With all the attention on how the government will handle social pressures, it is easy to forget that Egypt has historically suffered from governance problems within its institutions. “Egypt’s problem is not just with the subsidised masses... but within the political and military elite that support the regime,” says Elliott.

MILITARY MUSCLE

The army has been an economic player in Egypt for decades but its growing political role means that it now has even greater access to civilian economic affairs. The Ministry of Defence won more than $1bn worth of contracts from other ministries to build hospitals, youth centres, roads and affordable housing in the first half of this year, according to research from the Carnegie Endowment. In August, the government announced plans to dig a new $4bn waterway alongside the Suez Canal. The military won the contract to oversee its construction.

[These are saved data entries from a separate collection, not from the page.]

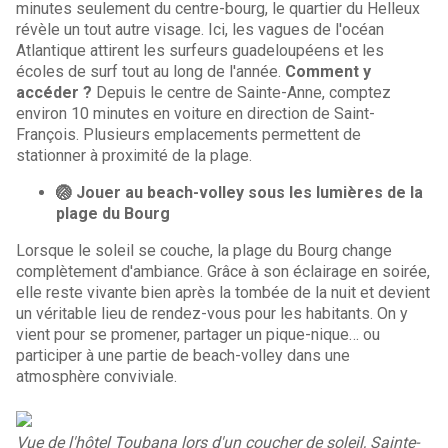
minutes seulement du centre-bourg, le quartier du Helleux
révèle un tout autre visage. Ici, les vagues de l'océan
Atlantique attirent les surfeurs guadeloupéens et les
écoles de surf tout au long de l'année.
Comment y
accéder ?
Depuis le centre de Sainte-Anne, comptez
environ 10 minutes en voiture en direction de Saint-
François. Plusieurs emplacements permettent de
stationner à proximité de la plage.
🏐 Jouer au beach-volley sous les lumières de la
plage du Bourg
Lorsque le soleil se couche, la plage du Bourg change
complètement d'ambiance. Grâce à son éclairage en soirée,
elle reste vivante bien après la tombée de la nuit et devient
un véritable lieu de rendez-vous pour les habitants. On y
vient pour se promener, partager un pique-nique… ou
participer à une partie de beach-volley dans une
atmosphère conviviale.
Vue de l'hôtel Toubana lors d'un coucher de soleil, Sainte-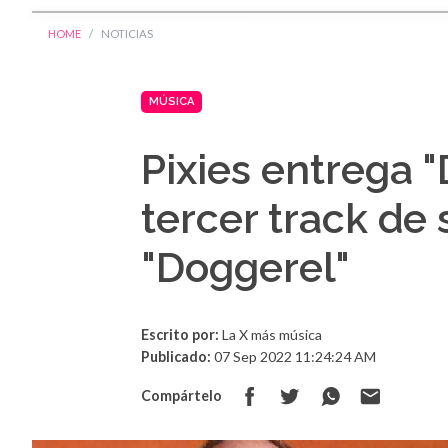
HOME
NOTICIAS
MÚSICA
Pixies entrega "
tercer track de
"Doggerel"
Escrito por:
La X más música
Publicado:
07 Sep 2022 11:24:24 AM
Compártelo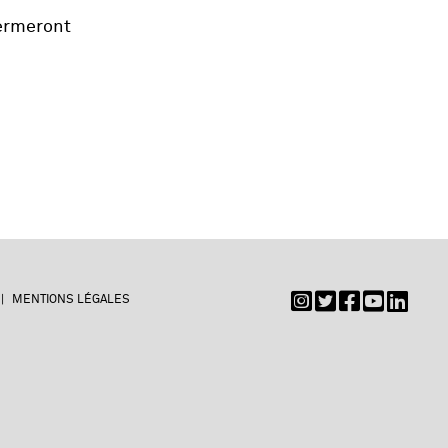
ermeront
MENTIONS LÉGALES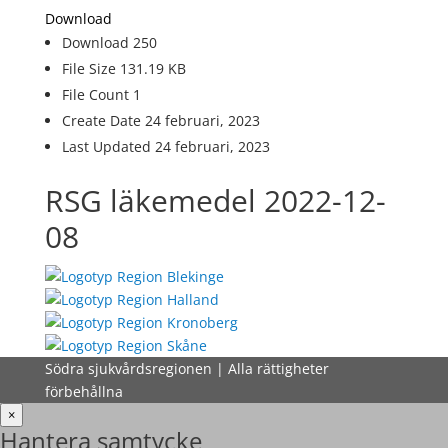
Download
Download
250
File Size
131.19 KB
File Count
1
Create Date
24 februari, 2023
Last Updated
24 februari, 2023
RSG läkemedel 2022-12-
08
Södra sjukvårdsregionen | Alla rättigheter
förbehållna
×
Hantera samtycke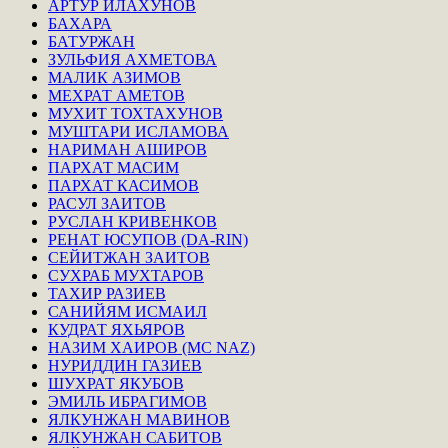
АРТУР ИЛАХУНОВ
БАХАРА
БАТУРЖАН
ЗУЛЬФИЯ АХМЕТОВА
МАЛИК АЗИМОВ
МЕХРАТ АМЕТОВ
МУХИТ ТОХТАХУНОВ
МУШТАРИ ИСЛАМОВА
НАРИМАН АШИРОВ
ПАРХАТ МАСИМ
ПАРХАТ КАСИМОВ
РАСУЛ ЗАИТОВ
РУСЛАН КРИВЕНКОВ
РЕНАТ ЮСУПОВ (DA-RIN)
СЕЙИТЖАН ЗАИТОВ
СУХРАБ МУХТАРОВ
ТАХИР РАЗИЕВ
САНИЙЯМ ИСМАИЛ
КУДРАТ ЯХЬЯРОВ
НАЗИМ ХАИРОВ (MC NAZ)
НУРИДДИН ГАЗИЕВ
ШУХРАТ ЯКУБОВ
ЭМИЛЬ ИБРАГИМОВ
ЯЛКУНЖАН МАВИНОВ
ЯЛКУНЖАН САБИТОВ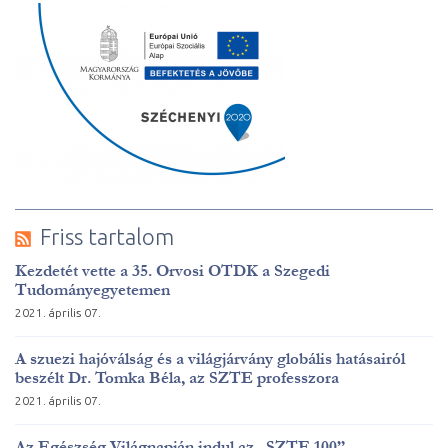
Friss tartalom
Kezdetét vette a 35. Orvosi OTDK a Szegedi
Tudományegyetemen
2021. április 07.
A szuezi hajóválság és a világjárvány globális hatásairól
beszélt Dr. Tomka Béla, az SZTE professzora
2021. április 07.
Az Egészség Világnapján indul az „SZTE 100”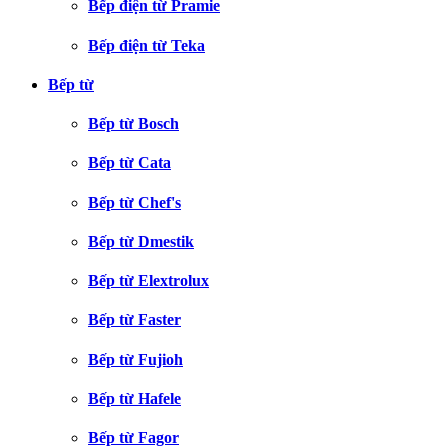
Bếp điện từ Pramie
Bếp điện từ Teka
Bếp từ
Bếp từ Bosch
Bếp từ Cata
Bếp từ Chef's
Bếp từ Dmestik
Bếp từ Elextrolux
Bếp từ Faster
Bếp từ Fujioh
Bếp từ Hafele
Bếp từ Fagor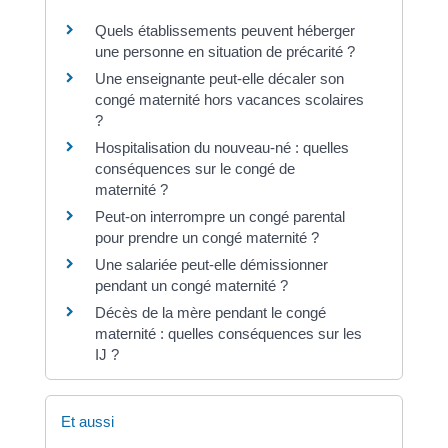
Quels établissements peuvent héberger
une personne en situation de précarité ?
Une enseignante peut-elle décaler son
congé maternité hors vacances scolaires
?
Hospitalisation du nouveau-né : quelles
conséquences sur le congé de
maternité ?
Peut-on interrompre un congé parental
pour prendre un congé maternité ?
Une salariée peut-elle démissionner
pendant un congé maternité ?
Décès de la mère pendant le congé
maternité : quelles conséquences sur les
IJ ?
Et aussi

The army has big competitive advantages over private companies. Military businesses are exempt from taxation and benefit from access to conscript labour, according to the Carnegie Endowment. A presidential decree dating back to 1997 gives it the right to manage all undeveloped land in the country.

As popular as Sisi is, it was the armed forces that gave him the platform to govern Egypt, meaning that it will take enormous political capital to challenge their hold on the economy.

“Sisi’s going to have to fight this if he’s going to liberalise the economy — he’s going to have to take the army out of industry, which they won’t want to do,” Elliott says. “He’s got to liberalise the utilities — the whole economy — which again means putting vested interests’ noses out of joint.”